# Precurser to Sterno?



## Maine Digger (Jun 19, 2004)

Hi all, here's a wonderful little item I found in a dig last year.  I'm guessing it's a container to hold a candle or burning oil beneath a food server? The dump it came out of was pre-1900, lots of broken pontils. I found out later that the old (95) guy next door had dug the dump back in the sixities. We still managed an umbrella ink, a few cures and this thing. Great craftsmanship, the frame is designed to look like twigs or perhaps heavy grape vines. The interior is zinc that may have been coated with copper at one time. It pivots on pins just above the grape clusters on each side. Time for confession, I did a big no, no [&:], I cleaned the vessal part with brass cleaner and promptly removed what apparently was gold leaf[]. Ouch! I really knew better but....sometimes you just screw up[8D]. Anyway, hope you like it![]


----------



## Maine Digger (Jun 19, 2004)

where did the pic go?[8D]


----------



## Maine Digger (Jun 19, 2004)

here's side view


----------



## Maine Digger (Jun 19, 2004)

close-up of grape cluster & pivot


----------



## Maine Digger (Jun 19, 2004)

and here's a shot with an apple to show scale, I got hungry[]


----------



## Maine Digger (Jun 19, 2004)

lasty, a top shot


----------



## Bluebelle (Jun 19, 2004)

Whatever it is, it's absolutely gorgeous! I'm thinking that if it were to hold something to heat, that it wouldn't pivot - I never saw anything that heated, like chafing dish etc, that didn't have a fixed and solid way to keep the heating stuff level. 
 With the grapes on the sides and the vine-type decorations, I'm wondering if it had something to do with serving wine. Thanks for sharing, and for letting me think out loud about the item.


----------



## drjhostetters (Jun 22, 2004)

Hey Norm...

 Could it possibly be an incense burner or an opium "sniffer"...kinda like a "...Tip it my way dude."..type of thing?  Just wondering...very unusual object....



 The Doc..[X(]


----------



## woody (Jun 22, 2004)

It looks like a revolving inkwell stand and the ink bottle would go inside of it.
 This way you could take the ink bottle out to refill it.


----------



## deepwoods (Jun 22, 2004)

Hey Norm, very cool find! Thats what I love about this hobby,you never know what will    pop up. The skeeters are absolutly beyond the pale this summer-too much rain.I tried to  dig the other day without repellant and I had to leave-they were killing me. Take Care.


----------



## Maine Digger (Jun 22, 2004)

I guess the reason I think it has something to do with food is the bundles of grapes. This was found in 1 of 4 dumps within 1/2 mile of my home.  As I mentioned before, the dump this came out of had been picked nearly clean in the late 60s. If I get an answer about what this is I'll let you all know![]


----------



## Harry Pristis (Jun 23, 2004)

My guess is that your object is a toothpick holder.

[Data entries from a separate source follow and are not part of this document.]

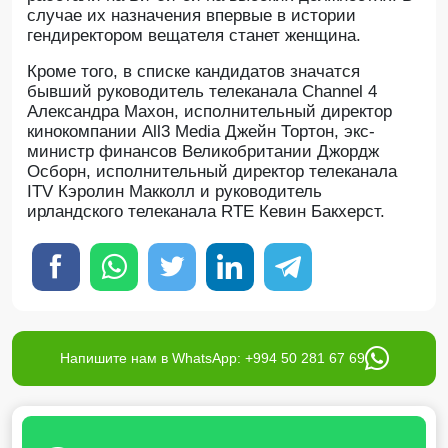
случае их назначения впервые в истории
гендиректором вещателя станет женщина.
Кроме того, в списке кандидатов значатся
бывший руководитель телеканала Channel 4
Александра Махон, исполнительный директор
кинокомпании All3 Media Джейн Тортон, экс-
министр финансов Великобритании Джордж
Осборн, исполнительный директор телеканала
ITV Кэролин Макколл и руководитель
ирландского телеканала RTE Кевин Бакхерст.
Напишите нам в WhatsApp: +994 50 281 67 69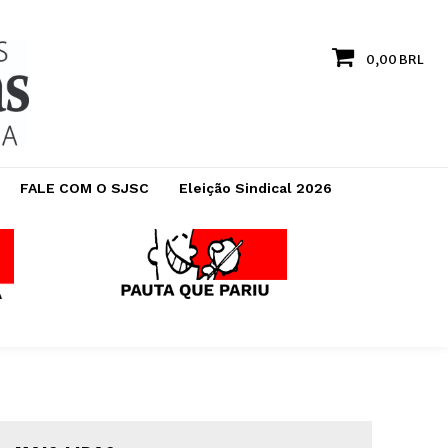
0,00 BRL
FALE COM O SJSC
Eleição Sindical 2026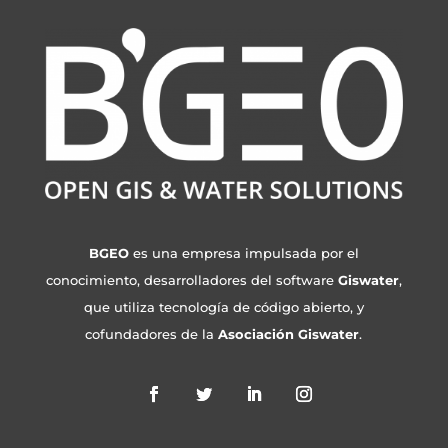
BGEO
es una empresa impulsada por el
conocimiento, desarrolladores del software
Giswater
,
que utiliza tecnología de código abierto, y
cofundadores de la
Asociación Giswater
.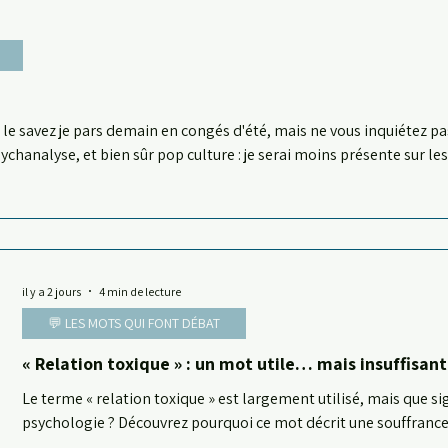
e savez je pars demain en congés d'été, mais ne vous inquiétez pa
analyse, et bien sûr pop culture : je serai moins présente sur les 
 prochaine analyse Pop Culture et Psycho qui vous présentera la sér
s d'août, Prenez soin de vous Cléo
il y a 2 jours
4 min de lecture
💬 LES MOTS QUI FONT DÉBAT
« Relation toxique » : un mot utile… mais insuffisant
Le terme « relation toxique » est largement utilisé, mais que sig
psychologie ? Découvrez pourquoi ce mot décrit une souffrance 
mécanismes qui la produisent. Par Cléo Séron, psychanalyste.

 We can't see from here how deep the little barrel is, nor can we judge just how big the apple is.  

 Just for fun, see how a modern toothpick fits this holder.

 ----------Harry Pristis


----------



## Maine Digger (Jun 23, 2004)

Hi Harry, I think you might be on to something![] The 'barrel' is approx. 2 1/4'' deep, overall height including the stand is a hair over 4''. I took your suggestion, a modern, Maine-made toothpick is about 2 9/16'', so the would protrude a little less than 1/2''.  The user can tip the barrel toward them on the axis for better access!  By George (or BY HARRY) I think He's Got It![8D]


----------